- [Assignment]:
Although the records contain pictures, only their text should be reproduced, exactly as written.

- [Recorded information]:
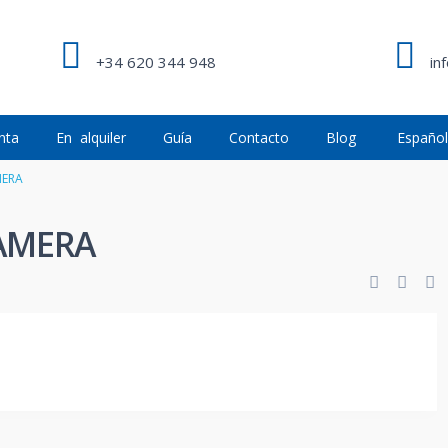
+34 620 344 948
in
nta
En alquiler
Guía
Contacto
Blog
Españo
MERA
AMERA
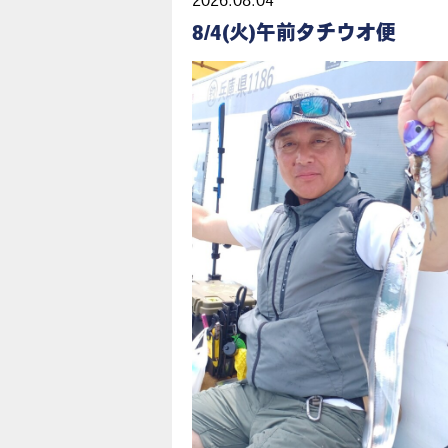
2026.08.04
8/4(火)午前タチウオ便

- [The answer]:
+34 620 344 948
in
nta
En alquiler
Guía
Contacto
Blog
Españo
MERA
AMERA
2026.08.04
8/4(火)午前タチウオ便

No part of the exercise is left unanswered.